▶ [Exercise details] Exactly the lines from the beginning of the listing below through the line that contains "Image resolution: width=750, height=2576." should be transcribed, and pictures must stay out.

***** Supplied records *****

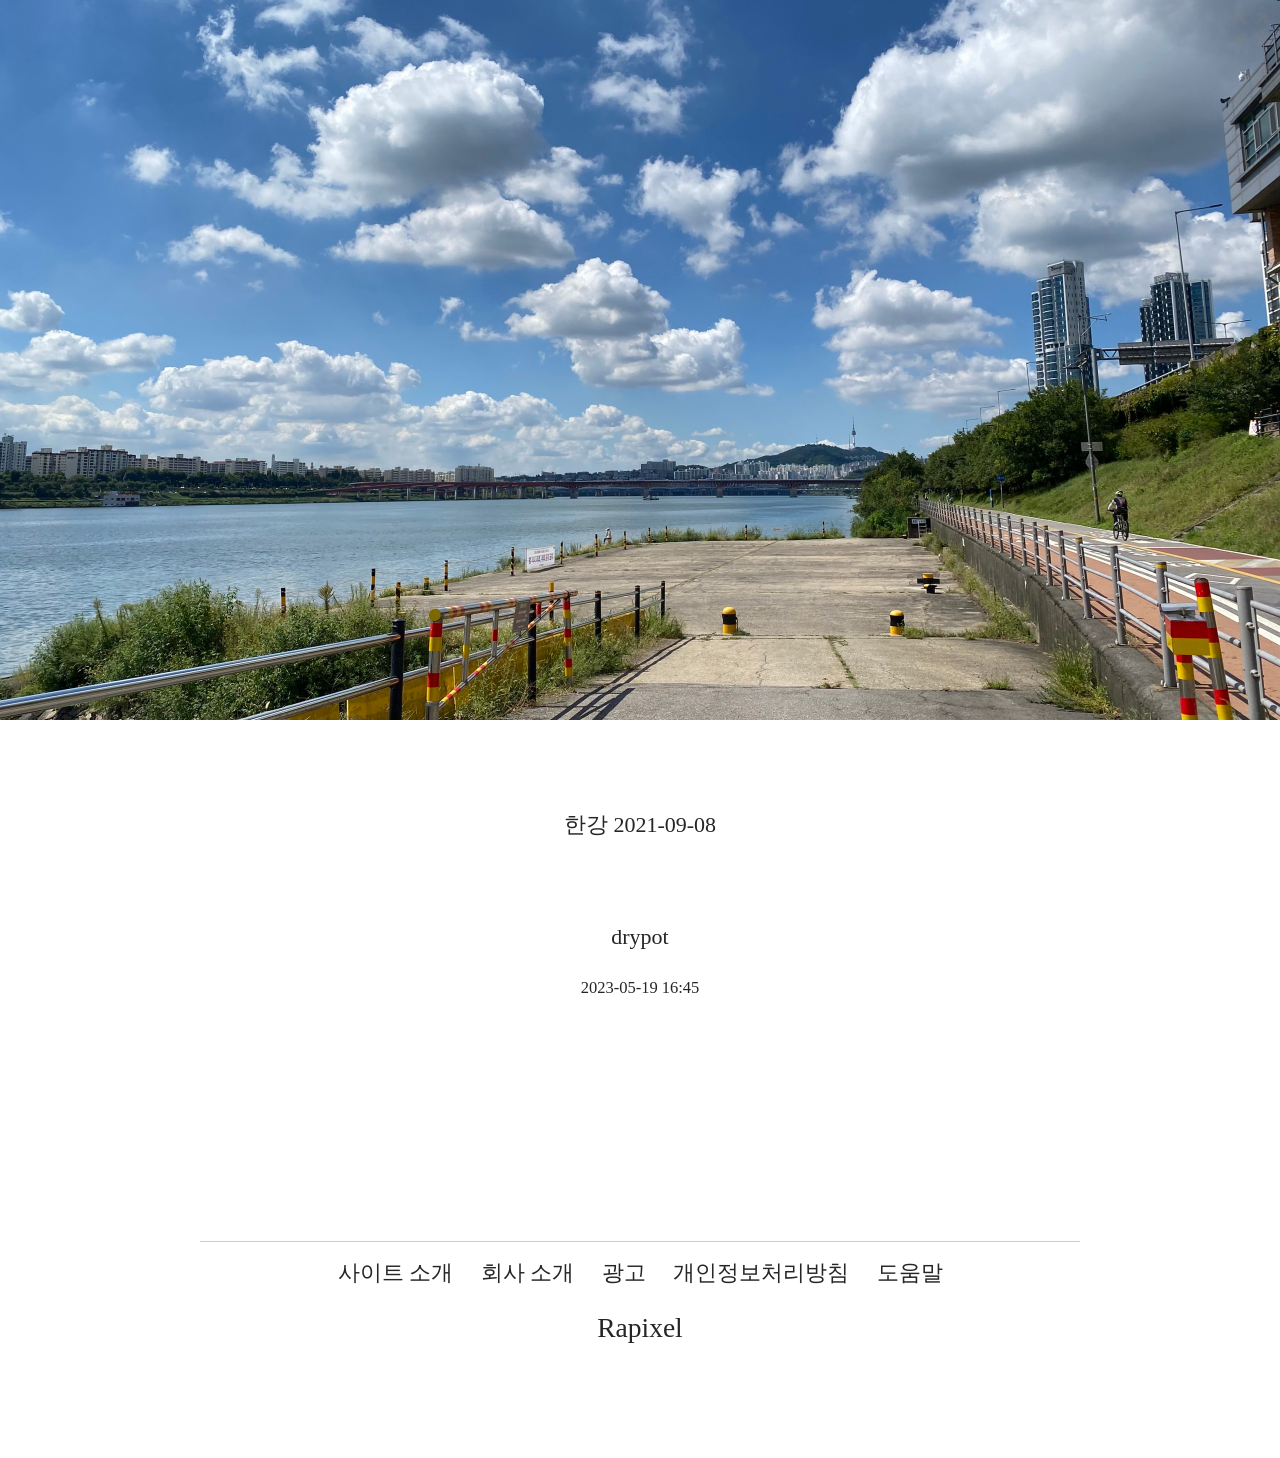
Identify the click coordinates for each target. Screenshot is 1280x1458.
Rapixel (640, 1327)
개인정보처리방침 (761, 1272)
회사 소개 (528, 1272)
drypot (639, 936)
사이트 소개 (396, 1272)
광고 (624, 1272)
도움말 (910, 1272)
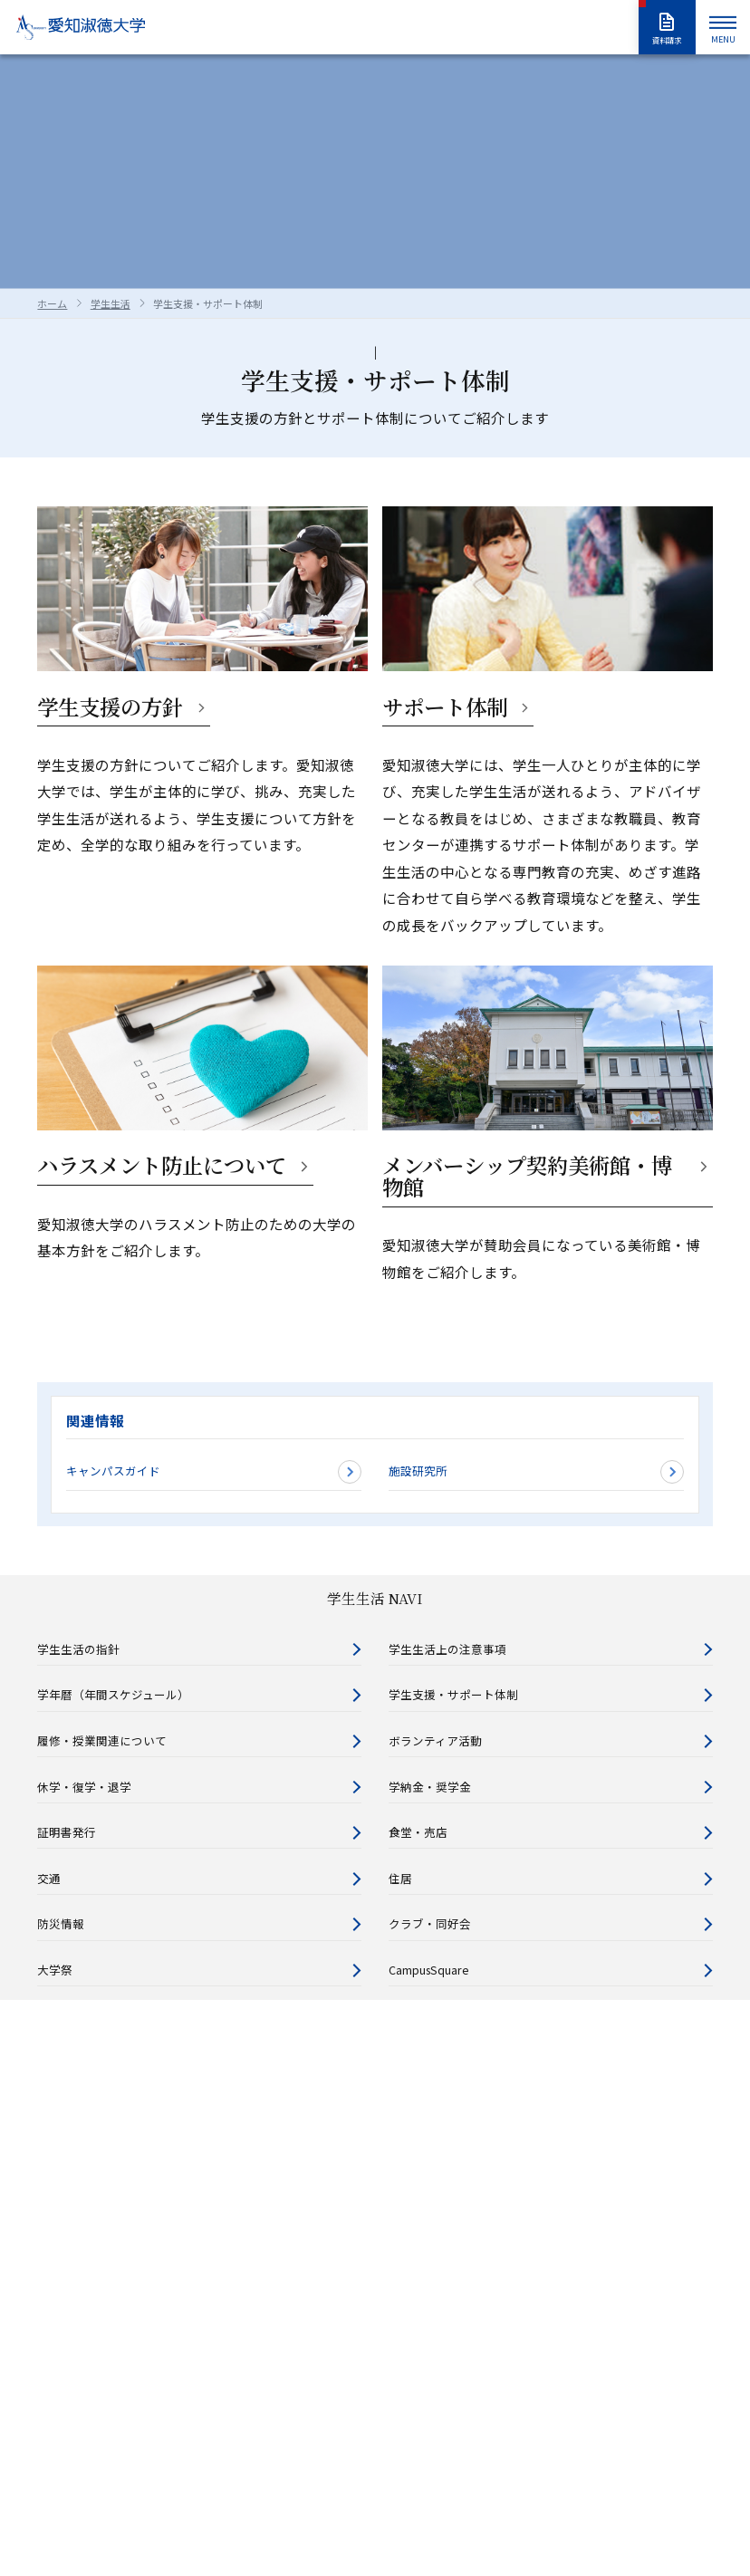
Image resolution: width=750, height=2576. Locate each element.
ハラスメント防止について (161, 1165)
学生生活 (110, 303)
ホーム (52, 303)
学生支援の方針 (110, 707)
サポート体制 (444, 707)
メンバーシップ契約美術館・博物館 (527, 1176)
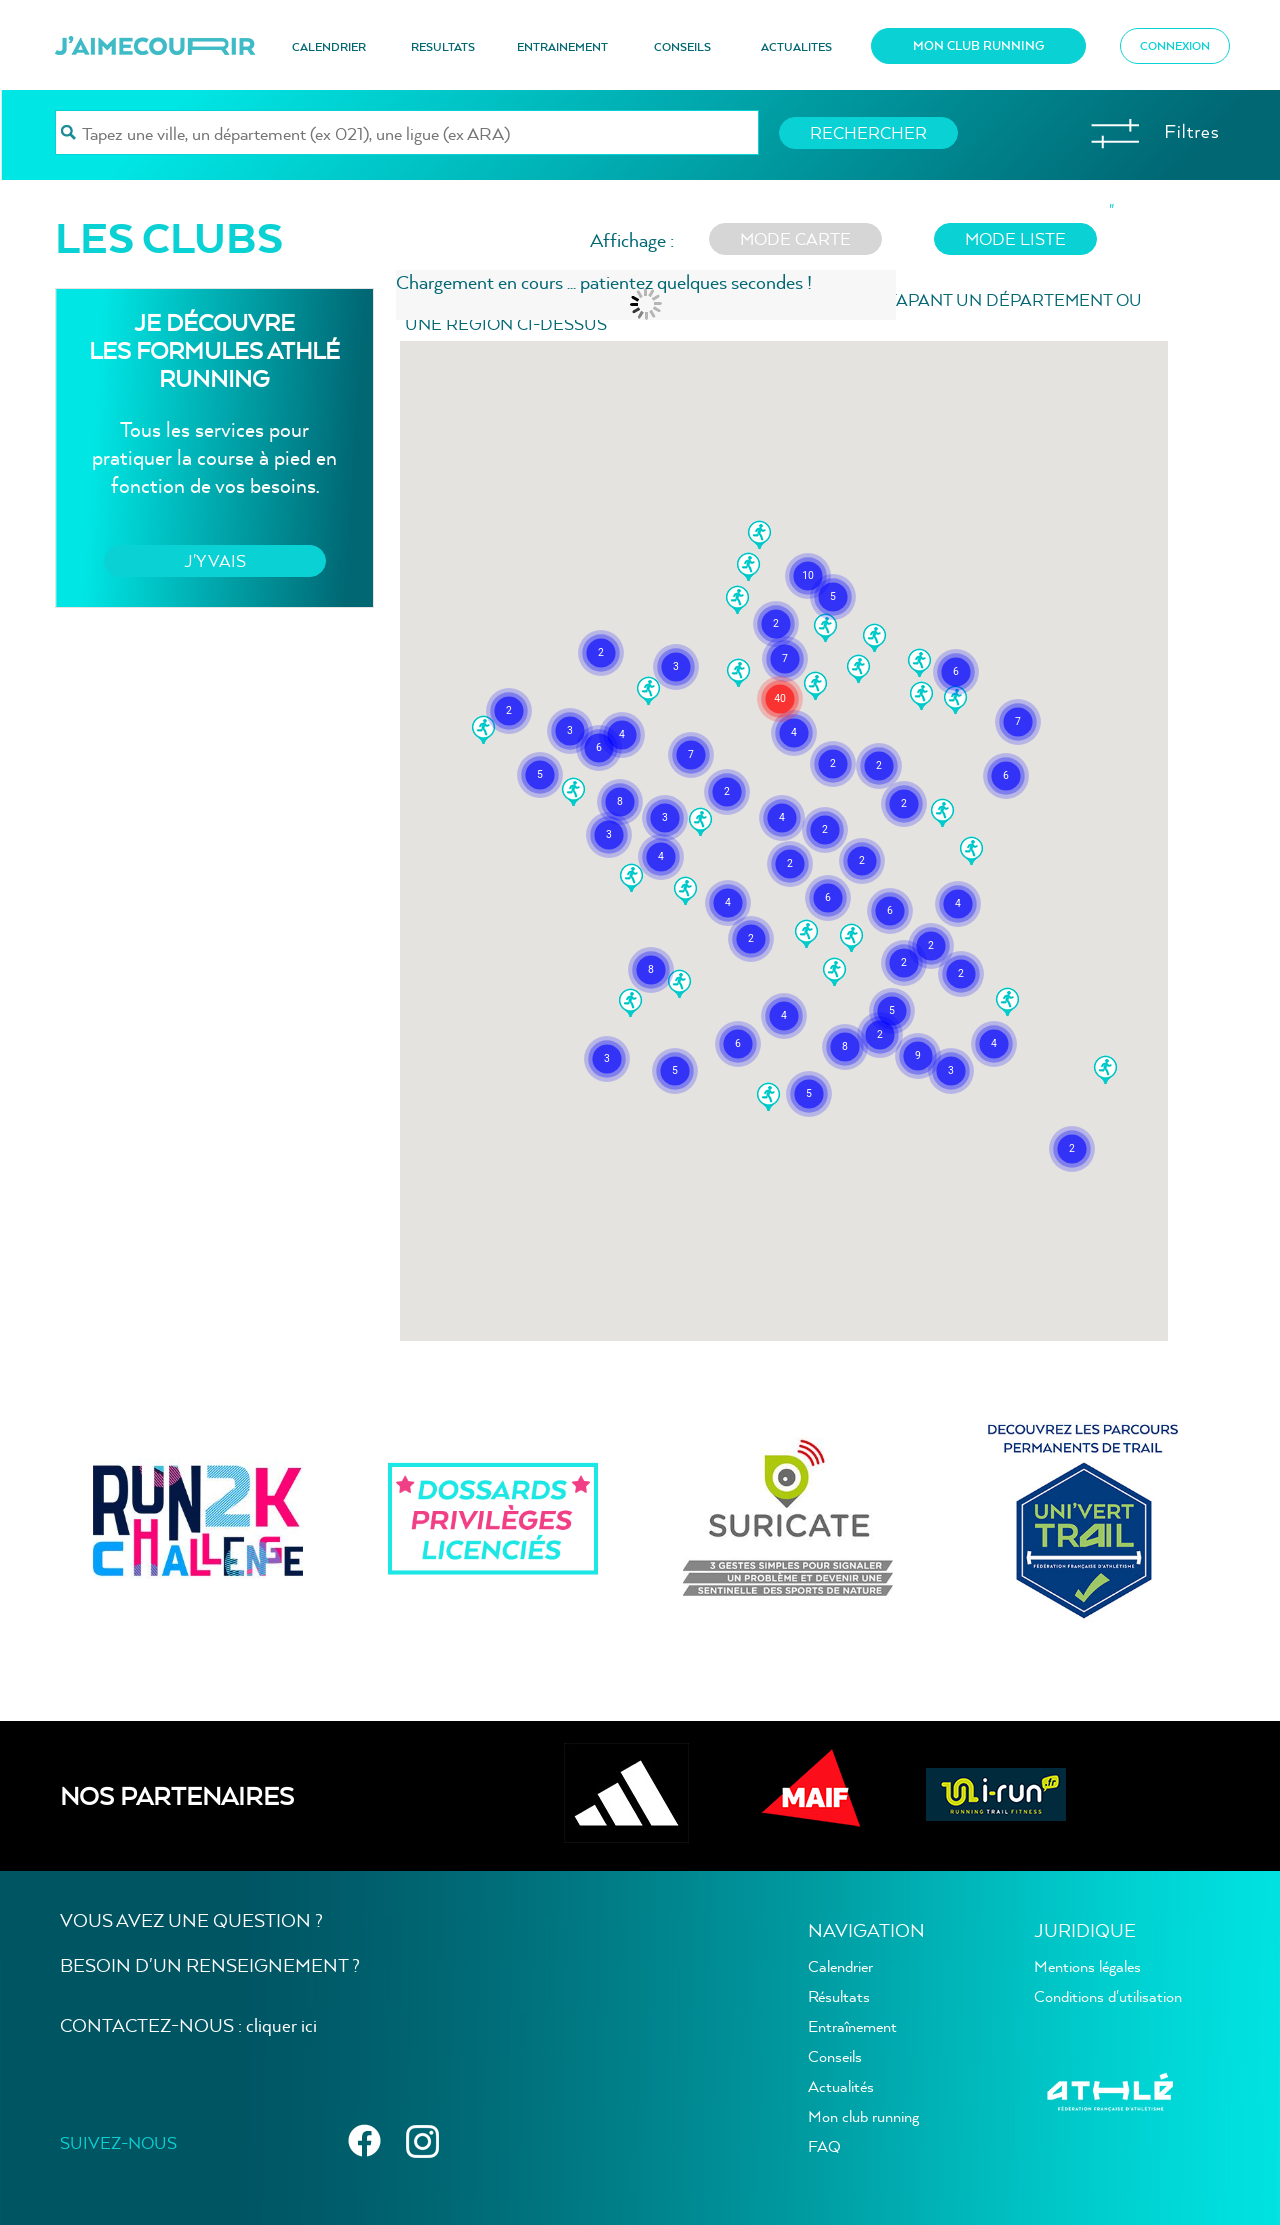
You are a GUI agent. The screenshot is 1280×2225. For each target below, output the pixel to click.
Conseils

*****

▶ [Output]
Identify the click coordinates for each target. Screenshot is 1280x1458.
Rapixel (640, 1327)
개인정보처리방침 (761, 1272)
회사 소개 (528, 1272)
drypot (639, 936)
사이트 소개 (396, 1272)
광고 (624, 1272)
도움말 (910, 1272)
Image resolution: width=750, height=2576. Locate each element.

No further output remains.